The new Land Rover Defender – Is it capable of great things?
Published on August 5th, 2020 | by Rhian Hawkings
When the new Land Rover Defender arrived at our HQ, there was only one person to be assigned to the job of test driving it.
Our Finance Manager, Andrew Wright took the vehicle home for a weekend test drive and here, Andrew tells us all about his experience…
The Defender has always been a workhorse capable of trotting through all terrains in all weather conditions. Historically it lacked the refinement of the rest of the Land Rover/Range Rover range but this was overlooked by owners as who needs refinement when you’re sloshing through water and mud testing the vehicle’s off road capabilities? Looks wise the Defender had the appearance of a rough and rugged vehicle ready to take on any terrain.
The new and updated model of the Defender arrived on our roads in the Spring of 2020. It started with the 110 (5 door) with the 90 (3 door) due later in the year.
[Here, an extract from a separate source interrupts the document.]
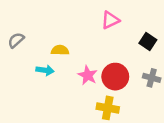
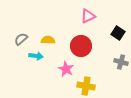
gray semicircle: (16, 40) -> (21, 39), moved
pink star: (88, 75) -> (66, 69), moved
red circle: (115, 77) -> (81, 46), moved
The cheapest model is a smidge over £40k but with optional extras and the choice of four packs, you can easily find yourself spending over £65k.
The exterior of the vehicle has been brought up to date. The rough and rugged look has been replaced with smooth lines and hidden door hinges. The traditional circular lights on the rear of the vehicle have gone and square lights with curved corners have replaced them. Land Rover have kept the spare wheel on the boot so as not to detract from boot space but also for when a puncture stops the fun, the offending wheel can be changed and the journey can continue without the limitations of a space saver spare wheel or puncture repair foam kit.
Stepping inside the vehicle and you quickly find yourself a world away from the interior of the original Defender. The two words that immediately sprang to my mind where luxury and technology. The seats are extremely comfortable and some of the trim is soft touch plastics but sadly low quality plastics can be found. There is an element of ruggedness in that some of the trim has screws on show (no this is not just typical poor Land Rover build quality) and the steering wheel looks like it is ready to guide the car through any terrain.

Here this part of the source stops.